Software as a Service (SaaS)

Software as a Service provides users with access to software that is installed on a network and does not need to be installed locally. Like Platform as a Service (PaaS) or Infrastructure as a Service (IaaS), Software as a Service (SaaS) is a subdomain of cloud computing. The software is operated on the premises of an external provider. Users require an Internet connection and a local computer client. In many cases, the software can be called up and run directly via the web browser. Software as a Service is not based on the traditional licensing model that allows users to purchase software along with the right of use. As the service recipient no longer needs to operate the software himself, a usage-dependent or time-dependent licensing model generally applies.

Software as a Service and its advantages

Software as a Service offers a whole host of advantages compared with classic software installed and operated on the user’s premises. Firstly, it avoids software purchasing costs, thus reducing the investment risk. Less time is required for implementation, as the service provider merely needs to unlock the software for the user. SaaS also reduces the complexity of IT systems and allows the user to focus on his actual business. The time and user-dependent price models ensure that IT costs remain transparent at all times. As an Internet connection is the only requirement for use of the software, the latter can be accessed from mobile devices without any additional investment.
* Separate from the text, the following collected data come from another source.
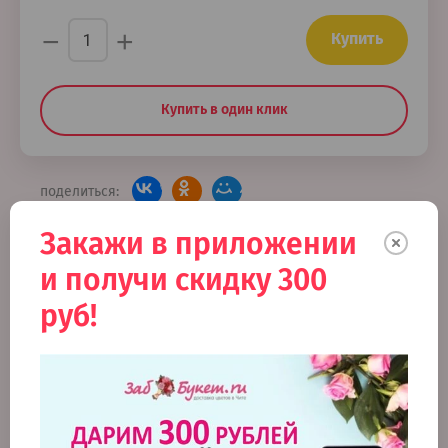
−
+
Купить
Купить в один клик
поделиться:
Закажи в приложении
Отзывы
и получи скидку 300
руб!
Назад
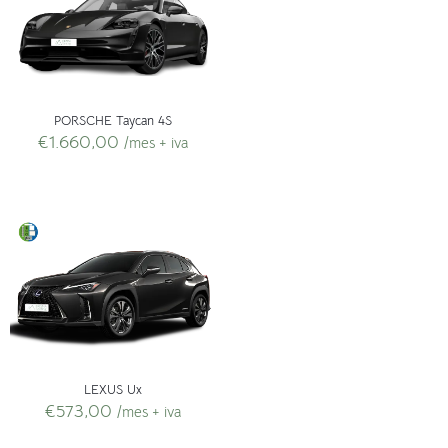
PORSCHE Taycan 4S
€
1.660,00
/mes + iva
LEXUS Ux
€
573,00
/mes + iva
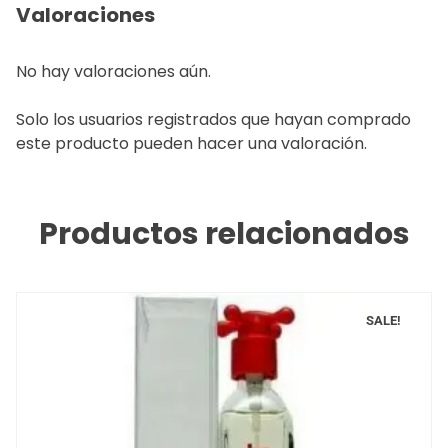
Valoraciones
No hay valoraciones aún.
Solo los usuarios registrados que hayan comprado
este producto pueden hacer una valoración.
Productos relacionados
SALE!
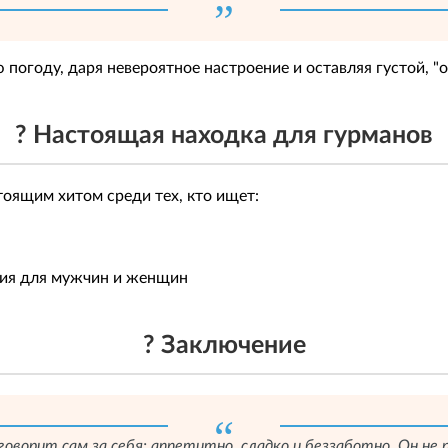
 погоду, даря невероятное настроение и оставляя густой, 
? Настоящая находка для гурманов
стоящим хитом среди тех, кто ищет:
ния для мужчин и женщин
? Заключение
говорит сам за себя: аппетитно, сладко и беззаботно. Он н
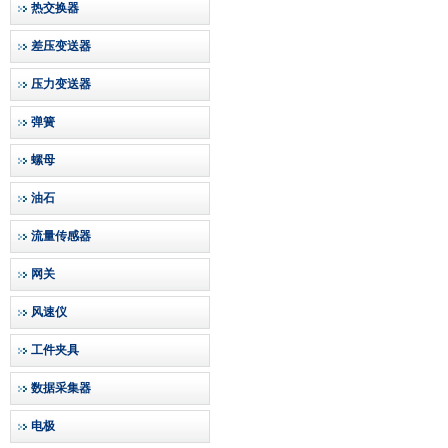
热交换器
差压变送器
压力变送器
弹簧
螺母
油石
流量传感器
网关
风速仪
工件夹具
数据采集器
电极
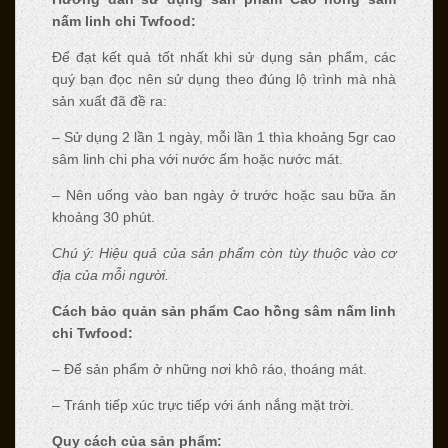
nấm linh chi Twfood:
Để đạt kết quả tốt nhất khi sử dụng sản phẩm, các
quý bạn đọc nên sử dụng theo đúng lộ trình mà nhà
sản xuất đã đề ra:
– Sử dụng 2 lần 1 ngày, mỗi lần 1 thìa khoảng 5gr cao
sâm linh chi pha với nước ấm hoặc nước mát.
– Nên uống vào ban ngày ở trước hoặc sau bữa ăn
khoảng 30 phút.
Chú ý: Hiệu quả của sản phẩm còn tùy thuộc vào cơ
địa của mỗi người.
Cách bảo quản sản phẩm Cao hồng sâm nấm linh
chi Twfood:
– Để sản phẩm ở những nơi khô ráo, thoáng mát.
– Tránh tiếp xúc trực tiếp với ánh nắng mặt trời.
Quy cách của sản phẩm:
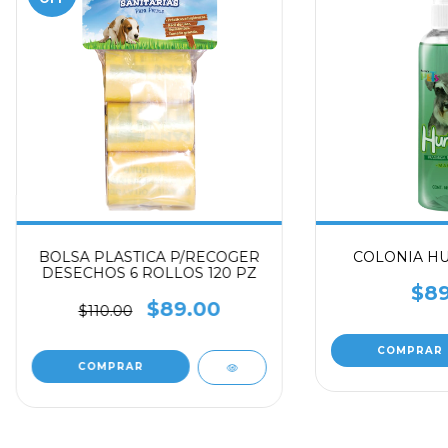
BOLSA PLASTICA P/RECOGER
COLONIA HU
DESECHOS 6 ROLLOS 120 PZ
$89
$89.00
$110.00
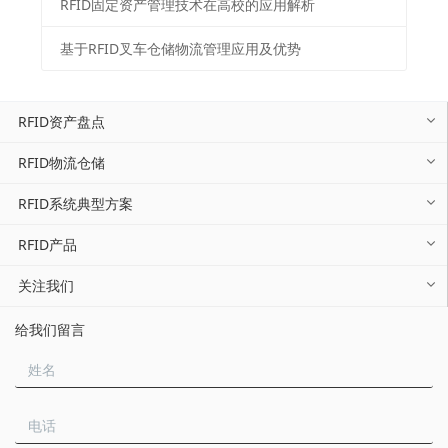
RFID固定资产管理技术在高校的应用解析
基于RFID叉车仓储物流管理应用及优势
RFID资产盘点
RFID物流仓储
RFID系统典型方案
RFID产品
关注我们
给我们留言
Various price models for Software as a Service

A range of price models are available for Software as a Service. In many instances, a user-dependent or time-dependent fee is payable. However, sometimes the costs also vary depending on the software functions made available. The user can opt for only individual functions or the full range of software functions against payment of a corresponding fee. In another price model, the calculated fee is based on the number of user transactions. Such transactions may be online purchases or documents created. Further price models available include billing by CPU usage or data volume. Depending on the software, some providers also charge a one-off software setup or adaptation fee.